Record extracts →
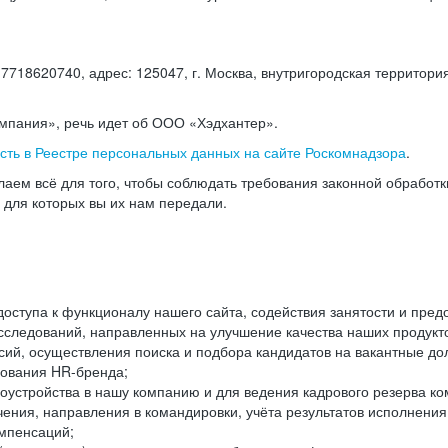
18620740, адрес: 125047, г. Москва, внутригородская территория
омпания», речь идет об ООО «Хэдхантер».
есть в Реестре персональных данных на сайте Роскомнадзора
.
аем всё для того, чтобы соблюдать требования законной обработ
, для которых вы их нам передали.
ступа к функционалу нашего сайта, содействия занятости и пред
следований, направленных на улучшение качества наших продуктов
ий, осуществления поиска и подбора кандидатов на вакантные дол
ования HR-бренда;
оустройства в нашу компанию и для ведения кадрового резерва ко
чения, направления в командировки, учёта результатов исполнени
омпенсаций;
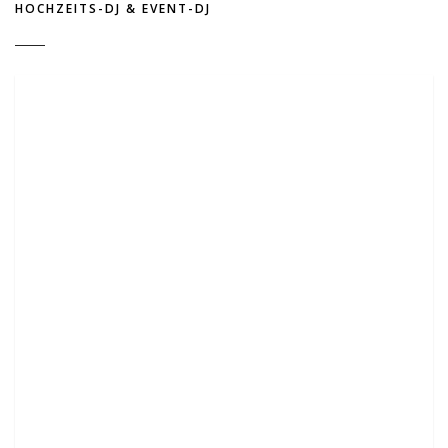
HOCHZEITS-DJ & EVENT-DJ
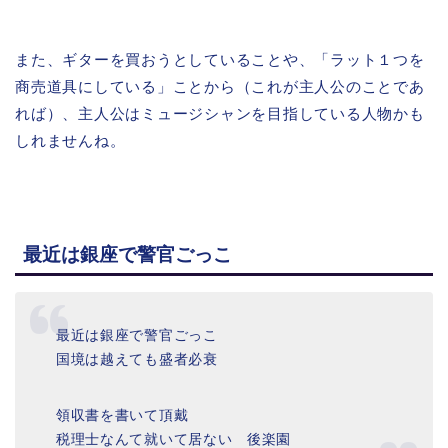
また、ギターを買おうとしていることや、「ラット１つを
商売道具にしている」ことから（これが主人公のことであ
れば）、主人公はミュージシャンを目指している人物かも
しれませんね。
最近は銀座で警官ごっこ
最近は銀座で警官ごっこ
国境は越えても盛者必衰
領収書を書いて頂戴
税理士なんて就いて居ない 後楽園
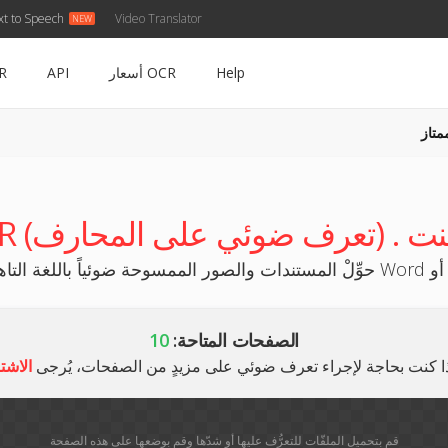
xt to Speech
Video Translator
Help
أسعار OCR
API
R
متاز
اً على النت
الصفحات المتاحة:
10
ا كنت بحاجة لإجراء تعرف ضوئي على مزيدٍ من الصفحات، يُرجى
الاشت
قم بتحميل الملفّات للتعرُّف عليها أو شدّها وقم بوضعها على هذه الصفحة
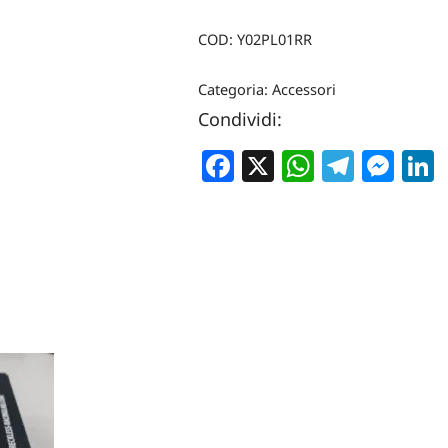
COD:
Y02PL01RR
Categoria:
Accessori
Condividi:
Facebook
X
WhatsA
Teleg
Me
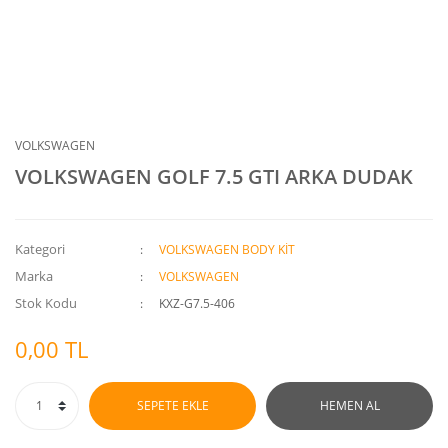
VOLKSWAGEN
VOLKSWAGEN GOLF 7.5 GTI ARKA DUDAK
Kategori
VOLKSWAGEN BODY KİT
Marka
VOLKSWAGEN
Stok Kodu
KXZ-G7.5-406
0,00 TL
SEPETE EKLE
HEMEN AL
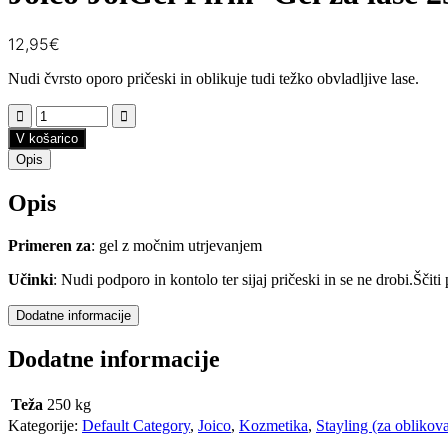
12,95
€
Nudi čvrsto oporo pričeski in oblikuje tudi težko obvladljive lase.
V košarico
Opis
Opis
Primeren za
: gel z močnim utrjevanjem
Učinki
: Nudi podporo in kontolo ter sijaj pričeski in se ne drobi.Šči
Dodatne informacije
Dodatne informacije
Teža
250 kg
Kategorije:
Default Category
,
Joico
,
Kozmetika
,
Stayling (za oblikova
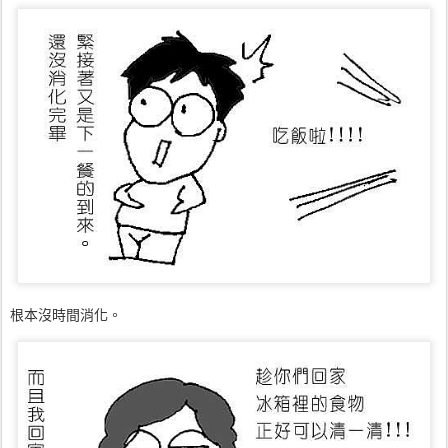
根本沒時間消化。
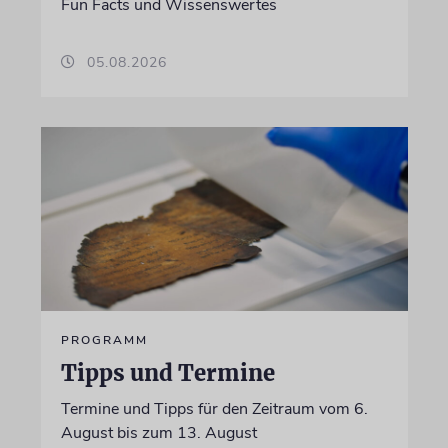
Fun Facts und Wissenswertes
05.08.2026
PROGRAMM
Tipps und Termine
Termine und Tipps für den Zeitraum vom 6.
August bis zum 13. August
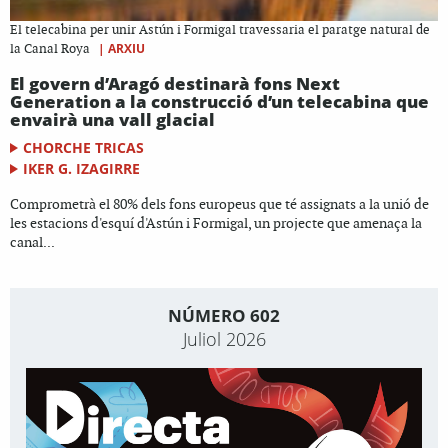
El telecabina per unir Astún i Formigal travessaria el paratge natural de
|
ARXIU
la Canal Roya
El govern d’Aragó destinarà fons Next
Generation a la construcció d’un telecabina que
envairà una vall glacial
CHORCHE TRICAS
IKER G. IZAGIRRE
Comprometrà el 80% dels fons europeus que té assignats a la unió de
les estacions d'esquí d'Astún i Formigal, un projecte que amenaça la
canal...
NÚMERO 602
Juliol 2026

---

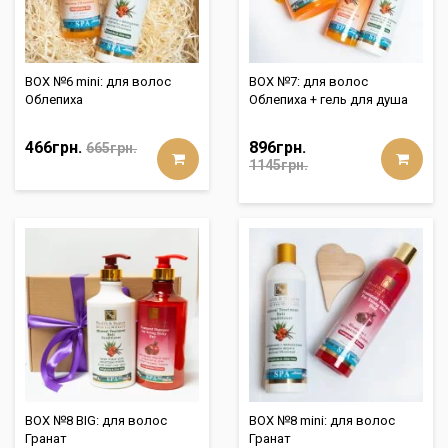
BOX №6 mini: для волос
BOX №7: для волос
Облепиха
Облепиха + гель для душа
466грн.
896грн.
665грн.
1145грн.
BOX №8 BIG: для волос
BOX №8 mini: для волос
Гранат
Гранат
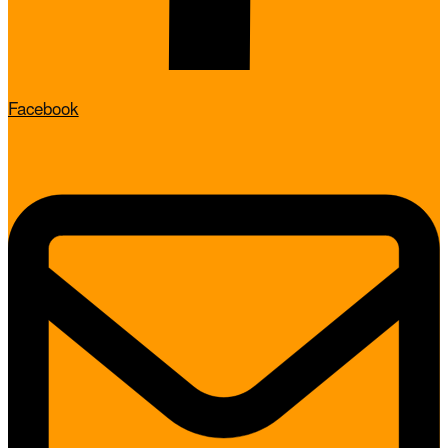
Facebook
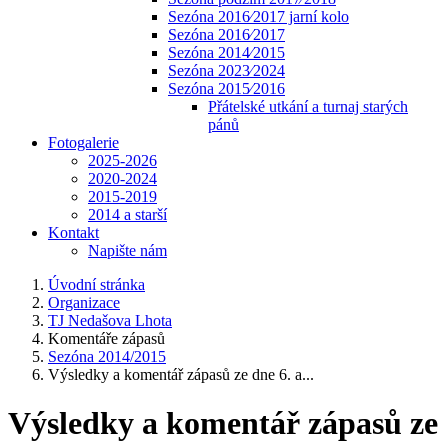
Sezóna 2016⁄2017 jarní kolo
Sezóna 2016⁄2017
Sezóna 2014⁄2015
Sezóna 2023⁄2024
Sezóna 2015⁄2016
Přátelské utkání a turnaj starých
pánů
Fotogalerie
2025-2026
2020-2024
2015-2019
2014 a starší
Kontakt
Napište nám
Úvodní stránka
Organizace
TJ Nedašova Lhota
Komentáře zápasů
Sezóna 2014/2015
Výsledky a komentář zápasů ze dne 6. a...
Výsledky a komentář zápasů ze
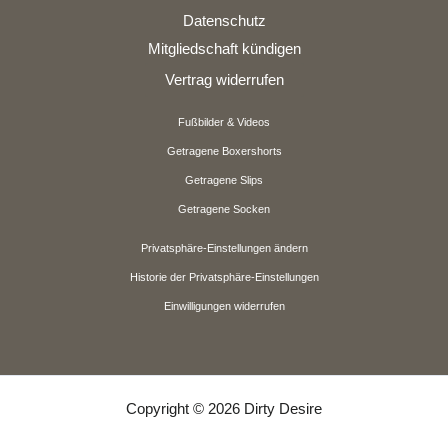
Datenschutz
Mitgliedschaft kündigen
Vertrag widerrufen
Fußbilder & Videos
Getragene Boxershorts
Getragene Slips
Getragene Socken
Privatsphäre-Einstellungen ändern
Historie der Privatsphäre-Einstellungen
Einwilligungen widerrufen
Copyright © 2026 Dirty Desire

Problem statement → If a line in the records contains the word "Astún", copy it.

Exercise response →
El telecabina per unir Astún i Formigal travessaria el paratge natural de
les estacions d'esquí d'Astún i Formigal, un projecte que amenaça la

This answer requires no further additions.